• AIM OF THE TASK: Wherever the string "biển" turns up in the data, copy the whole line.

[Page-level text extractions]

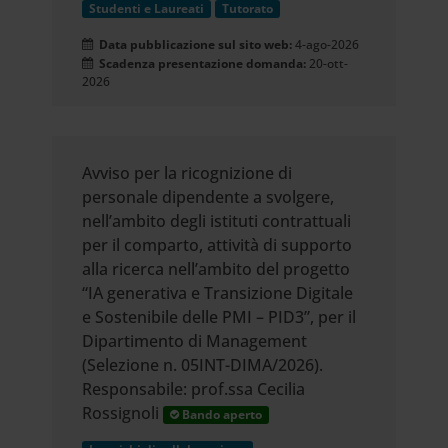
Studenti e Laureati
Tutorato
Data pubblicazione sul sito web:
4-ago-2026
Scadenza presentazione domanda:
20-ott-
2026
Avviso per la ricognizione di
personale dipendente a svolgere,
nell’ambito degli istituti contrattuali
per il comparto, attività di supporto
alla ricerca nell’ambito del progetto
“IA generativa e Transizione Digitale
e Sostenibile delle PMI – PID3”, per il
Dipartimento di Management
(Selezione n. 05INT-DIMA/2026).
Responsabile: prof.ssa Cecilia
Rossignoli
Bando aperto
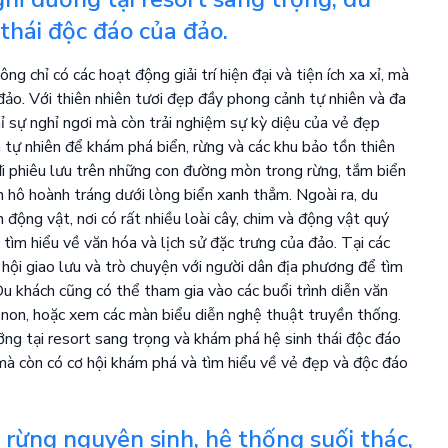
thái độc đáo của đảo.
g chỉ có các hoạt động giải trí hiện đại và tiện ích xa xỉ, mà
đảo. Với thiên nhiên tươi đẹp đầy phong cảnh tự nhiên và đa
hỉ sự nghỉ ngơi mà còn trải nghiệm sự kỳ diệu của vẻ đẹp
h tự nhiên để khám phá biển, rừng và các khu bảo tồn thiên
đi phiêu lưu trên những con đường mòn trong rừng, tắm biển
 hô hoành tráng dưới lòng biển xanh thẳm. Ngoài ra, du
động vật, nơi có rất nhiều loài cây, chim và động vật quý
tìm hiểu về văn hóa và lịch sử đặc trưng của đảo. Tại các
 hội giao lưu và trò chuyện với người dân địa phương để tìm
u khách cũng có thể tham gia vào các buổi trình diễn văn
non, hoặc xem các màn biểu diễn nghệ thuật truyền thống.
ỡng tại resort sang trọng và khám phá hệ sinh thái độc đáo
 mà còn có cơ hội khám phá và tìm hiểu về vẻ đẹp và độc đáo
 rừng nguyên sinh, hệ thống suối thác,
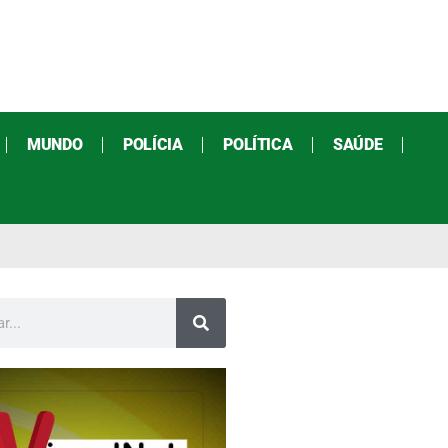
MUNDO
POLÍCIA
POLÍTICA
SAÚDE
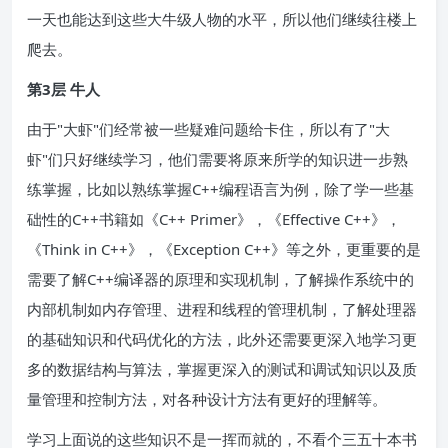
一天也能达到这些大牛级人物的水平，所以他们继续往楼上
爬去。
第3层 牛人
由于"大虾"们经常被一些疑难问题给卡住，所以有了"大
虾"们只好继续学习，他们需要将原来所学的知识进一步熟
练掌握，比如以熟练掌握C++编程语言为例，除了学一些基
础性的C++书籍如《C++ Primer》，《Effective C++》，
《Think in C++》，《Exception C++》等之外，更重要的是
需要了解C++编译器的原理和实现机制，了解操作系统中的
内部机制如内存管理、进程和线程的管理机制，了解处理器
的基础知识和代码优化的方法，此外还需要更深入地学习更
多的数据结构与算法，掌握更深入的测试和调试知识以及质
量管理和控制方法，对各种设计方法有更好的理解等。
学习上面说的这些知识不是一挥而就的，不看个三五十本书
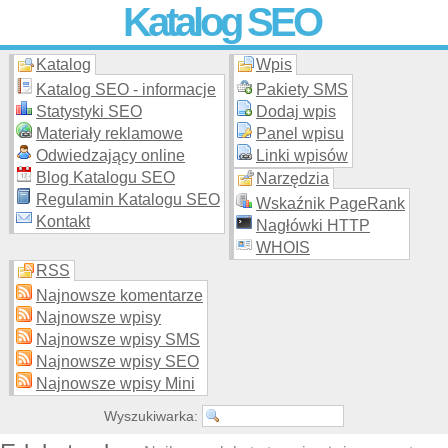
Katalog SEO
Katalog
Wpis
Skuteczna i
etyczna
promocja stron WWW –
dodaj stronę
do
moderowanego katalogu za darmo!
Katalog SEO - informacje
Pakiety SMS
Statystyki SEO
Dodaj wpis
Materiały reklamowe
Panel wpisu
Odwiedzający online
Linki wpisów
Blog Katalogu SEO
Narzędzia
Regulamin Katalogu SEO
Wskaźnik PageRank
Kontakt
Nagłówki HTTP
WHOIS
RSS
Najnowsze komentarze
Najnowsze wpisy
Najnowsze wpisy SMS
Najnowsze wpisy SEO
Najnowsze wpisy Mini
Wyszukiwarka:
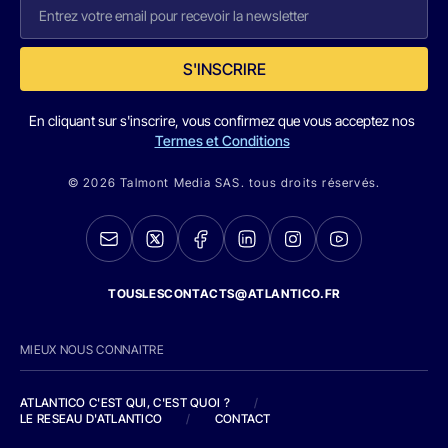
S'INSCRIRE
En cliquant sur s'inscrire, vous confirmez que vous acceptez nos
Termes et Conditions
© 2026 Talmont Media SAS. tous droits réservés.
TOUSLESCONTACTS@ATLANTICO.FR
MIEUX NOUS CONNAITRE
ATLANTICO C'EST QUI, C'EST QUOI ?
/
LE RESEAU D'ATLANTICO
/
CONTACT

• RESULT FOR THIS TASK:
h tự nhiên để khám phá biển, rừng và các khu bảo tồn thiên
đi phiêu lưu trên những con đường mòn trong rừng, tắm biển
 hô hoành tráng dưới lòng biển xanh thẳm. Ngoài ra, du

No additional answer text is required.